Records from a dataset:
----------
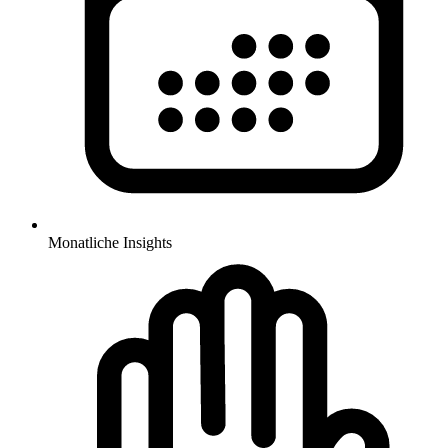
Monatliche Insights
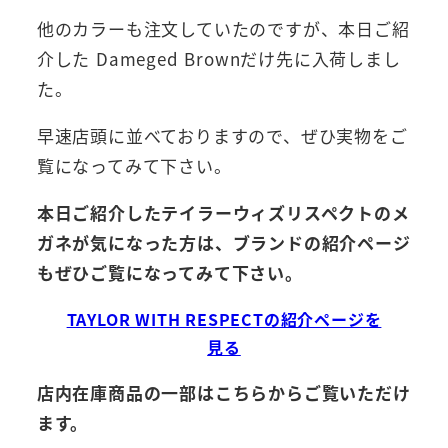
他のカラーも注文していたのですが、本日ご紹
介した Dameged Brownだけ先に入荷しまし
た。
早速店頭に並べておりますので、ぜひ実物をご
覧になってみて下さい。
本日ご紹介したテイラーウィズリスペクトのメ
ガネが気になった方は、ブランドの紹介ページ
もぜひご覧になってみて下さい。
TAYLOR WITH RESPECTの紹介ページを
見る
店内在庫商品の一部はこちらからご覧いただけ
ます。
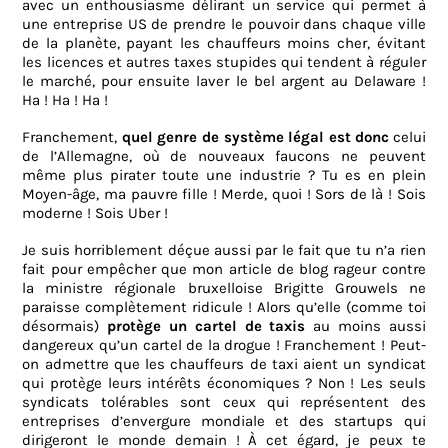
avec un enthousiasme délirant un service qui permet à
une entreprise US de prendre le pouvoir dans chaque ville
de la planète, payant les chauffeurs moins cher, évitant
les licences et autres taxes stupides qui tendent à réguler
le marché, pour ensuite laver le bel argent au Delaware !
Ha ! Ha ! Ha !
Franchement,
quel genre de système légal est donc
celui
de l’Allemagne, où de nouveaux faucons ne peuvent
même plus pirater toute une industrie ? Tu es en plein
Moyen-âge, ma pauvre fille ! Merde, quoi ! Sors de là ! Sois
moderne ! Sois Uber !
Je suis horriblement déçue aussi par le fait que tu n’a rien
fait pour empêcher que mon article de blog rageur contre
la ministre régionale bruxelloise Brigitte Grouwels ne
paraisse complètement ridicule ! Alors qu’elle (comme toi
désormais)
protège un cartel de taxis
au moins aussi
dangereux qu’un cartel de la drogue ! Franchement ! Peut-
on admettre que les chauffeurs de taxi aient un syndicat
qui protège leurs intérêts économiques ? Non ! Les seuls
syndicats tolérables sont ceux qui représentent des
entreprises d’envergure mondiale et des startups qui
dirigeront le monde demain ! À cet égard, je peux te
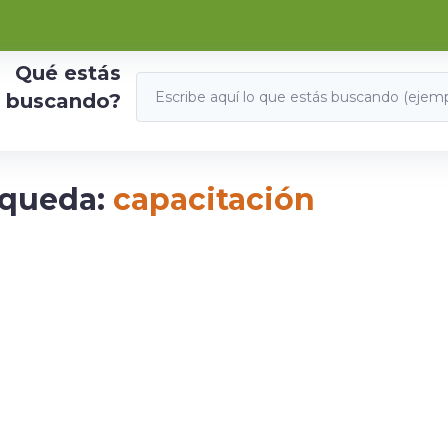
Qué estás
buscando?
squeda:
capacitación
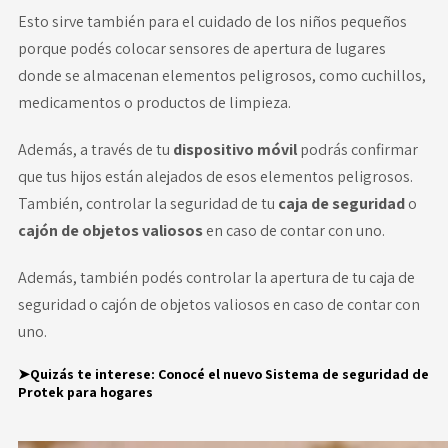
Esto sirve también para el cuidado de los niños pequeños
porque podés colocar sensores de apertura de lugares
donde se almacenan elementos peligrosos, como cuchillos,
medicamentos o productos de limpieza.
Además, a través de tu
dispositivo móvil
podrás confirmar
que tus hijos están alejados de esos elementos peligrosos.
También, controlar la seguridad de tu
caja de seguridad
o
cajón de
objetos valiosos
en caso de contar con uno.
Además, también podés controlar la apertura de tu caja de
seguridad o cajón de objetos valiosos en caso de contar con
uno.
➤Quizás te interese:
Conocé el nuevo Sistema de seguridad de
Protek para hogares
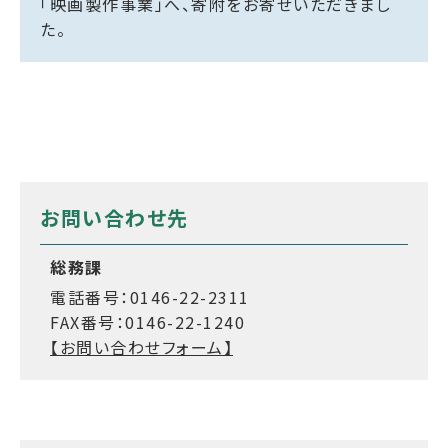
「映画製作事業」へ、寄附をお寄せいただきまし
た。
お問い合わせ先
総務課
電話番号：0146-22-2311
FAX番号：0146-22-1240
【お問い合わせフォーム】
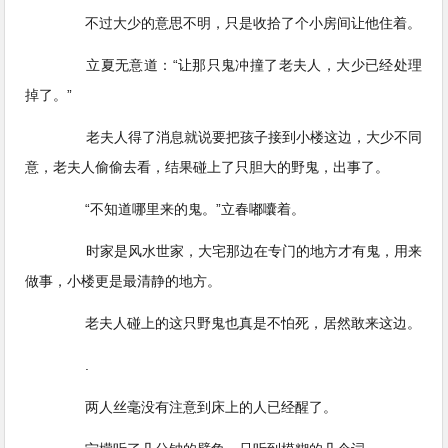
不过大少的意思不明，只是收拾了个小房间让他住着。
立夏无意道：“让那只鬼冲撞了老夫人，大少已经处理
掉了。”
老夫人得了消息就说要把孩子接到小楼这边，大少不同
意，老夫人偷偷去看，结果碰上了只胆大的野鬼，出事了。
“不知道哪里来的鬼。”立春嘟囔着。
时家是风水世家，大宅那边在专门的地方才有鬼，用来
做事，小楼更是最清静的地方。
老夫人碰上的这只野鬼也真是不怕死，居然敢来这边。
.
两人丝毫没有注意到床上的人已经醒了。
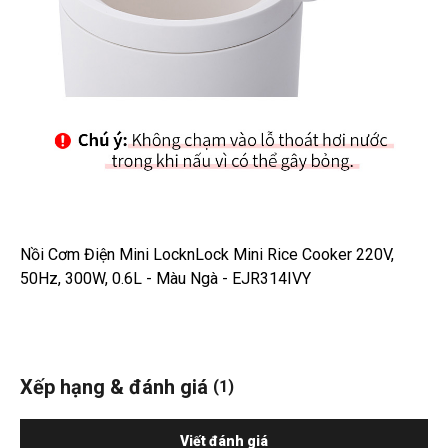
Nồi Cơm Điện Mini LocknLock Mini Rice Cooker 220V,
50Hz, 300W, 0.6L - Màu Ngà - EJR314IVY
Xếp hạng & đánh giá
(1)
Viết đánh giá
----------
What is required: For each line of the entries that holds the word "elementos", pull that line out.

Solution to this task:
donde se almacenan elementos peligrosos, como cuchillos,
que tus hijos están alejados de esos elementos peligrosos.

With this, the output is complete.